強められた中央集権体質 自治体農政に輝きを 明治大学農学部教授 小田切徳美

小田切徳美氏

 今年5月に公表された食料・農業・農村白書は、農政に関わる重要な事実を伝えている。市町村の農林水産関係職員数は2006年以降の10年間で20%も減少しており、それは一般行政全体の13%減を上回る。つまり、平成合併後の地方行革は、農政分野でとりわけ進んでいるのである。

 白書も「将来に向けて地方農政の推進体制を確保していくことが必要となっている」と警鐘を鳴らしている。華々しく進む国の農政改革の一方で、「地方農政」の体制が問題となっているのである。
 

未来塾で気付き


 そして、その文脈で白書は、全国町村会の「地域農政未来塾」を紹介する。この塾が、地域の課題に自ら気付き、提案し、そして行動できる町村職員を養成することを目的としているからであろう。塾では志願した町村職員を対象に、座学、討議そして現場研修が行われている。

 筆者はその塾の主任講師を務め、講義やゼミを担当しているが、塾生(町村職員)に長時間接して、改めて感じることは、それぞれの自治体には、地域に応じた政策課題があることである。地域の戦略的農作物が多彩なことはもちろん、担い手の存在形態も実に多様である。塾生は相互の交流によりそれに気付き、オンリーワンの農政を自らが担っている事実を認識することから研修は始まる。

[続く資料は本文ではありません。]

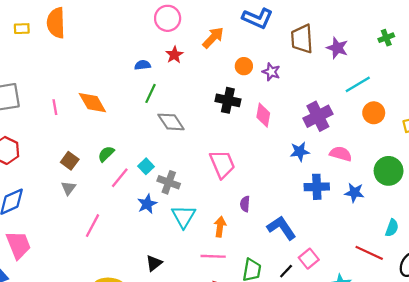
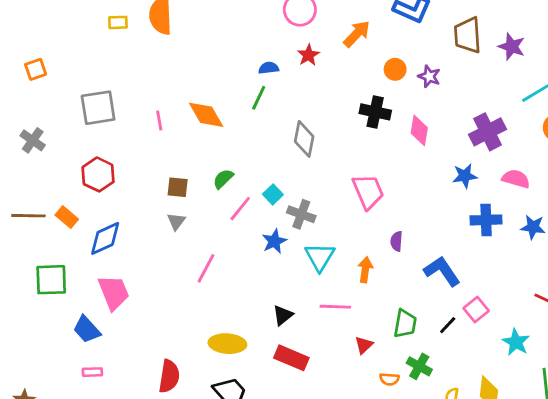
green line: (150, 93) -> (259, 98), moved
gray diamond: (171, 122) -> (304, 139), turned 44
brown square: (70, 161) -> (178, 187), turned -30
pink line: (213, 256) -> (335, 307), moved

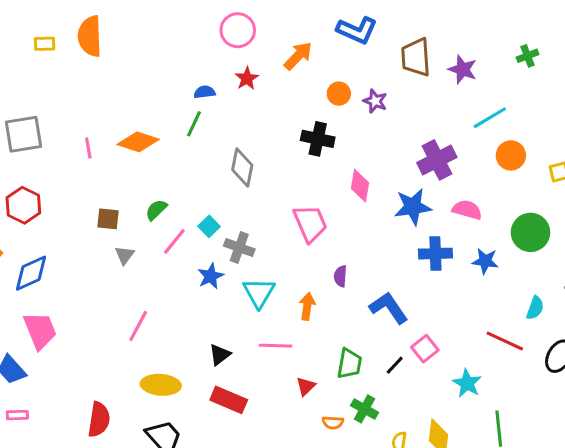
orange diamond: (206, 115) -> (138, 142), turned -42
pink diamond: (419, 130) -> (360, 186), moved
blue star: (465, 176) -> (413, 207), size x1.4
gray triangle: (176, 221) -> (125, 255), moved
pink line: (206, 268) -> (138, 326), moved

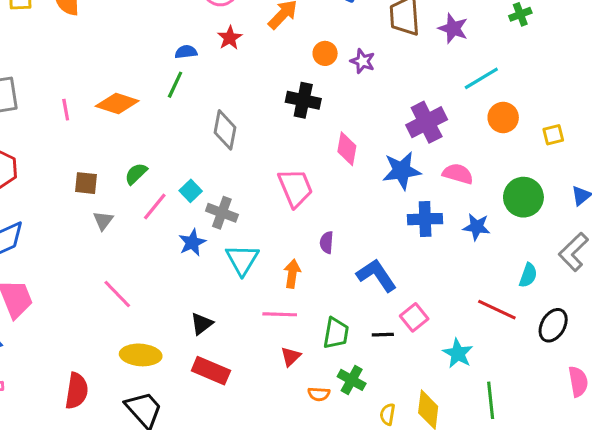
pink line: (138, 326) -> (117, 294), turned -72
pink line: (275, 346) -> (280, 314), moved
black line: (395, 365) -> (383, 335), turned 45

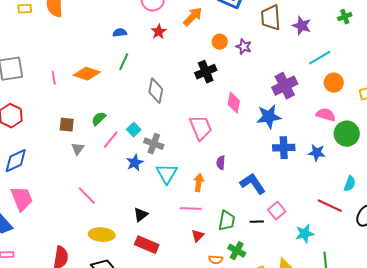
blue semicircle: (186, 52) -> (120, 33), moved
black cross: (303, 100) -> (206, 72), turned -35
pink semicircle: (458, 174) -> (326, 115), moved
cyan star: (458, 353) -> (305, 234), turned 30

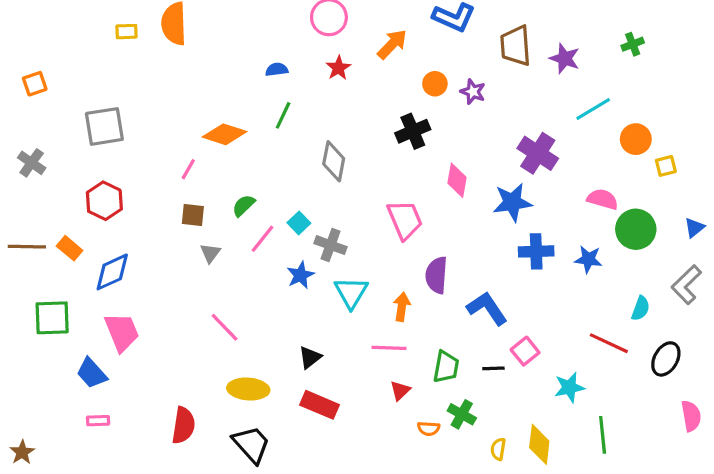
pink line: (54, 78) -> (188, 169), moved, turned 40
orange circle: (334, 83) -> (636, 139), moved
purple cross: (285, 86) -> (538, 153), turned -30
purple semicircle: (221, 163) -> (436, 275), size x1.6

 しかし、こうした自治体農政が、現場で空洞化している状況も生じている。地方財政の問題もあるが、それ以上に、他ならぬ国の農政改革、特に近年の農地中間管理機構(農地集積バンク)や米政策見直しにより、いつのまにか農政の中央集権的な体質が以前より強化されているのである。

 自治体職員は次のようにつぶやく。「農水省の新しい政策に関わる情報をいち早く集めることが仕事になっている」(県職員)。「次々に出てくる新しい仕組みに対応するのが精いっぱいだ」(町村職員)。「農政(課)の仕事は調査ものなど国の下請けばかりで、役場内ではあまり人気がない」(同)。
 

現場にこそ視線


 職員数の減少という事実と併せて言えば、「より少ない人員で、霞が関ばかりを気にしている傾向」が自治体に生まれてはいないだろうか。本来は農業・農村の現場にこそ視線が注がれるべきであるが、その余裕がなくなっている。さらに、農水省にはいまだに市町村を「末端」と表現し、国の農政の忠実な執行機関と位置付けているような幹部もおり、分権改革意識の低さには驚かされる。

 いささか手前みそになるが、だからこそ「地域農政未来塾」の存在意義は大きい。塾生はこの研修により、「自治体農政」という領域を再発見し、希望と誇りを持って自治体に戻る。現実に卒塾生はそれぞれの地域課題に立ち向かっており、先の白書でもその事例が紹介されている(京都府与謝野町の取り組み)。

 農政には現場に近い自治体農政を中心として、それに寄り添い、励ますような国レベルの制度や政策が必要であろう。農政改革が一段落したといわれる今、農政関係者が全力で考えるべき課題ではないだろうか。

<プロフィル> おだぎり・とくみ

 1959年神奈川県生まれ。農学博士。東京大学農学部助教授などを経て2006年より現職。専門は農政学、農村再生論。日本学術会議会員、日本地域政策学会会長。『農山村からの地方創生』(共著)など著書多数。